Un po’ romanticamente abbiamo vissuto la digital disruption come una selezione delle migliori scene tratte da Minority Report o la saga Matrix, un mix di effetti speciali e ambiziosi intenti che si, un po’ a parole, stava sconvolgendo le nostre vite lavorative ma, alla fine, nella nostra esperienza le riunioni commerciali si svolgevano come vent’anni fa, i clienti entravano in negozio come cento anni fa, la produzione per molte aziende rispettava i canoni della rivoluzione industriale un po’ rivisitata, se non altro per gli aspetti di tutela dei diritti dei lavoratori.
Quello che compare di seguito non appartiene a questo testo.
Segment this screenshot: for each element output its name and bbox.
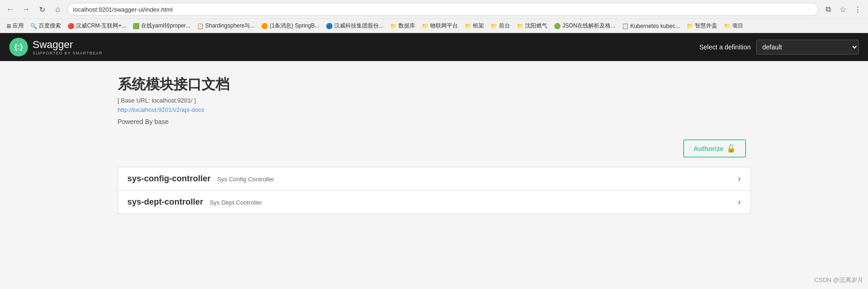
- bookmark-item[interactable]: 🟩在线yaml转proper...: [130, 21, 193, 31]
- api-group-header-sys-config[interactable]: sys-config-controller Sys Config Control…: [118, 167, 750, 190]
- api-group-sys-config: sys-config-controller Sys Config Control…: [118, 167, 750, 191]
- swagger-definition: Select a definition default: [699, 40, 859, 55]
- swagger-header: {:} Swagger Supported by SMARTBEAR Selec…: [0, 33, 868, 61]
- api-base-url: [ Base URL: localhost:9201/ ]: [118, 97, 751, 104]
- definition-label: Select a definition: [699, 43, 751, 51]
- address-bar[interactable]: [67, 3, 819, 16]
- api-group-header-sys-dept[interactable]: sys-dept-controller Sys Dept Controller …: [118, 191, 750, 213]
- api-powered-by: Powered By base: [118, 118, 751, 125]
- bookmarks-bar: ⊞应用🔍百度搜索🔴汉威CRM-互联网+...🟩在线yaml转proper...📋…: [0, 19, 868, 33]
- swagger-title: Swagger: [33, 39, 103, 51]
- bookmark-item[interactable]: 🔵汉威科技集团股份...: [323, 21, 386, 31]
- api-group-name-sys-dept: sys-dept-controller: [128, 197, 203, 206]
- reload-button[interactable]: ↻: [35, 3, 48, 16]
- api-group-title-sys-config: sys-config-controller Sys Config Control…: [128, 174, 275, 184]
- authorize-label: Authorize: [693, 145, 724, 152]
- bookmark-button[interactable]: ☆: [836, 3, 849, 16]
- api-group-title-sys-dept: sys-dept-controller Sys Dept Controller: [128, 197, 262, 207]
- bookmark-item[interactable]: 📁框架: [462, 21, 487, 31]
- definition-select[interactable]: default: [756, 40, 859, 55]
- api-group-desc-sys-config: Sys Config Controller: [217, 176, 274, 183]
- lock-icon: 🔓: [727, 144, 736, 153]
- bookmark-item[interactable]: 🟢JSON在线解析及格...: [551, 21, 618, 31]
- bookmark-item[interactable]: 🟠(1条消息) SpringB...: [258, 21, 322, 31]
- bookmark-item[interactable]: 📁数据库: [387, 21, 418, 31]
- bookmark-item[interactable]: 📁物联网平台: [419, 21, 461, 31]
- bookmark-item[interactable]: ⊞应用: [4, 21, 27, 31]
- api-group-name-sys-config: sys-config-controller: [128, 174, 211, 183]
- chevron-right-icon-sys-config: ›: [738, 174, 741, 184]
- bookmark-item[interactable]: 📋Shardingsphere与...: [194, 21, 258, 31]
- swagger-logo-text: Swagger Supported by SMARTBEAR: [33, 39, 103, 55]
- bookmark-item[interactable]: 📁项目: [721, 21, 746, 31]
- api-title: 系统模块接口文档: [118, 75, 751, 94]
- swagger-logo-icon: {:}: [9, 38, 28, 56]
- api-group-sys-dept: sys-dept-controller Sys Dept Controller …: [118, 191, 750, 213]
- back-button[interactable]: ←: [4, 3, 17, 16]
- extensions-button[interactable]: ⧉: [821, 3, 834, 16]
- menu-button[interactable]: ⋮: [851, 3, 864, 16]
- bookmark-item[interactable]: 📁智慧井盖: [684, 21, 720, 31]
- bookmark-item[interactable]: 📋Kubernetes kubec...: [619, 22, 683, 30]
- bookmark-item[interactable]: 📁沈阳燃气: [514, 21, 550, 31]
- bookmark-item[interactable]: 📁前台: [488, 21, 513, 31]
- authorize-button[interactable]: Authorize 🔓: [683, 139, 746, 158]
- chevron-right-icon-sys-dept: ›: [738, 197, 741, 207]
- api-docs-link[interactable]: http://localhost:9201/v2/api-docs: [118, 106, 204, 113]
- forward-button[interactable]: →: [20, 3, 33, 16]
- bookmark-item[interactable]: 🔴汉威CRM-互联网+...: [65, 21, 129, 31]
- main-content: 系统模块接口文档 [ Base URL: localhost:9201/ ] h…: [108, 61, 760, 228]
- api-title-section: 系统模块接口文档 [ Base URL: localhost:9201/ ] h…: [118, 75, 751, 125]
- authorize-section: Authorize 🔓: [118, 139, 751, 158]
- api-groups: sys-config-controller Sys Config Control…: [118, 167, 751, 214]
- api-group-desc-sys-dept: Sys Dept Controller: [209, 199, 262, 206]
- swagger-subtitle: Supported by SMARTBEAR: [33, 51, 103, 55]
- swagger-logo: {:} Swagger Supported by SMARTBEAR: [9, 38, 103, 56]
- bookmark-item[interactable]: 🔍百度搜索: [27, 21, 64, 31]
- home-button[interactable]: ⌂: [51, 3, 64, 16]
Durante il primo lockdown subito tutto ci è apparso più difficile, perché una misura fisica, la “distanza”, si interponeva in tutte le nostre abituali attività. Di colpo il “digitale” ci è apparso come l’ancora di salvezza per poter continuare le nostre azioni. Quello che era interessante diventava necessario, mettendo a nudo però il ritardo nell’implementazione delle funzionalità digitali nelle nostre aziende e nelle nostre vite lavorative.

Mi riferisco in particolare alla vetustà delle infrastrutture IT, alla mancanza di cultura digitale, alla scarsa volontà di investimento, in particolare investimento in formazione.
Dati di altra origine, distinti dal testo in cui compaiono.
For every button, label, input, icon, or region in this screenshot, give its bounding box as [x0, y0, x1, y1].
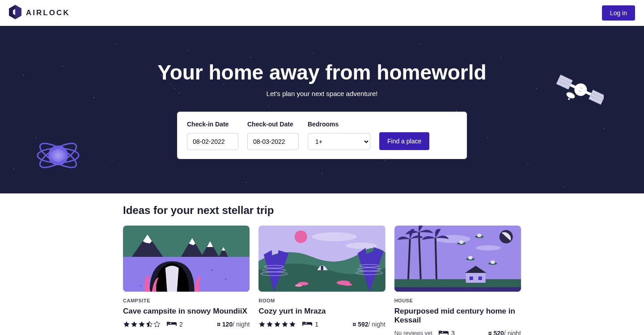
listing-meta: 1 ¤ 592/ night — [258, 320, 385, 328]
section-title: Ideas for your next stellar trip — [123, 204, 521, 217]
bed-icon — [439, 329, 449, 335]
hero-headline: Your home away from homeworld — [157, 60, 486, 84]
listing-card[interactable]: ROOM Cozy yurt in Mraza 1 ¤ 592/ night — [258, 226, 385, 335]
price-unit: / night — [504, 330, 521, 335]
price-value: 592 — [358, 321, 368, 328]
bed-count: 2 — [179, 321, 183, 328]
checkin-field: Check-in Date — [187, 121, 238, 150]
listing-price: ¤ 520/ night — [488, 330, 521, 335]
price-unit: / night — [233, 321, 250, 328]
listing-meta: 2 ¤ 120/ night — [123, 320, 250, 328]
svg-rect-59 — [469, 276, 473, 280]
currency-symbol: ¤ — [217, 321, 220, 328]
svg-point-23 — [225, 278, 227, 280]
checkin-input[interactable] — [187, 133, 238, 150]
brand[interactable]: AIRLOCK — [9, 5, 70, 21]
listing-meta: No reviews yet 3 ¤ 520/ night — [394, 329, 521, 335]
bed-count: 3 — [451, 330, 455, 335]
svg-point-38 — [295, 284, 302, 287]
listing-no-reviews: No reviews yet — [394, 330, 432, 335]
checkout-input[interactable] — [247, 133, 299, 150]
svg-point-28 — [346, 243, 377, 249]
search-card: Check-in Date Check-out Date Bedrooms 1+… — [177, 112, 467, 159]
price-value: 520 — [494, 330, 504, 335]
svg-rect-5 — [556, 75, 572, 90]
svg-point-22 — [212, 269, 213, 271]
svg-rect-36 — [321, 266, 323, 270]
listing-beds: 2 — [167, 320, 183, 328]
svg-point-29 — [295, 230, 307, 243]
planet-icon — [36, 138, 80, 175]
cards-grid: CAMPSITE Cave campsite in snowy MoundiiX… — [123, 226, 521, 335]
checkout-field: Check-out Date — [247, 121, 299, 150]
svg-rect-58 — [466, 273, 485, 283]
hero: Your home away from homeworld Let's plan… — [0, 26, 644, 193]
listing-price: ¤ 120/ night — [217, 321, 250, 328]
listing-beds: 3 — [439, 329, 455, 335]
listings-section: Ideas for your next stellar trip — [123, 193, 521, 335]
svg-point-43 — [475, 245, 500, 251]
bed-count: 1 — [315, 321, 318, 328]
listing-title: Cozy yurt in Mraza — [258, 307, 385, 316]
listing-thumb — [394, 226, 521, 292]
listing-stars — [123, 321, 161, 328]
bed-icon — [302, 320, 312, 328]
svg-point-40 — [343, 283, 352, 286]
hero-subline: Let's plan your next space adventure! — [267, 90, 378, 97]
currency-symbol: ¤ — [352, 321, 356, 328]
checkin-label: Check-in Date — [187, 121, 238, 128]
listing-title: Repurposed mid century home in Kessail — [394, 307, 521, 325]
listing-thumb — [123, 226, 250, 292]
listing-tag: HOUSE — [394, 298, 521, 303]
logo-icon — [9, 5, 21, 21]
svg-rect-57 — [394, 287, 521, 292]
svg-point-48 — [477, 234, 481, 237]
listing-stars — [258, 321, 296, 328]
listing-beds: 1 — [302, 320, 318, 328]
svg-point-27 — [312, 232, 357, 241]
svg-point-24 — [140, 285, 142, 287]
checkout-label: Check-out Date — [247, 121, 299, 128]
listing-tag: ROOM — [258, 298, 385, 303]
listing-card[interactable]: CAMPSITE Cave campsite in snowy MoundiiX… — [123, 226, 250, 335]
bedrooms-label: Bedrooms — [308, 121, 370, 128]
price-unit: / night — [369, 321, 386, 328]
login-button[interactable]: Log in — [602, 5, 635, 21]
listing-thumb — [258, 226, 385, 292]
svg-point-18 — [565, 91, 576, 100]
price-value: 120 — [222, 321, 233, 328]
svg-point-19 — [568, 98, 570, 100]
site-header: AIRLOCK Log in — [0, 0, 644, 26]
brand-name: AIRLOCK — [26, 8, 70, 17]
svg-point-52 — [490, 260, 495, 264]
satellite-icon — [555, 73, 604, 115]
bedrooms-field: Bedrooms 1+ — [308, 121, 370, 150]
listing-price: ¤ 592/ night — [352, 321, 385, 328]
listing-title: Cave campsite in snowy MoundiiX — [123, 307, 250, 316]
svg-point-50 — [468, 256, 472, 260]
find-place-button[interactable]: Find a place — [379, 132, 429, 150]
bedrooms-select[interactable]: 1+ — [308, 133, 370, 150]
listing-tag: CAMPSITE — [123, 298, 250, 303]
bed-icon — [167, 320, 177, 328]
svg-rect-60 — [478, 276, 482, 280]
currency-symbol: ¤ — [488, 330, 492, 335]
listing-card[interactable]: HOUSE Repurposed mid century home in Kes… — [394, 226, 521, 335]
svg-point-46 — [459, 240, 463, 244]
Il cambiamento dei modelli di business è determinato soprattutto dall’innovazione tecnologica in abbinamento ai mutamenti sociali; ecco, sull’innovazione tecnologica c’è poco da dire, essendo quasi una costante cosmica, il mutamento sociale invece ci è piovuto in testa come una meteora, per mantenere la metafora universale.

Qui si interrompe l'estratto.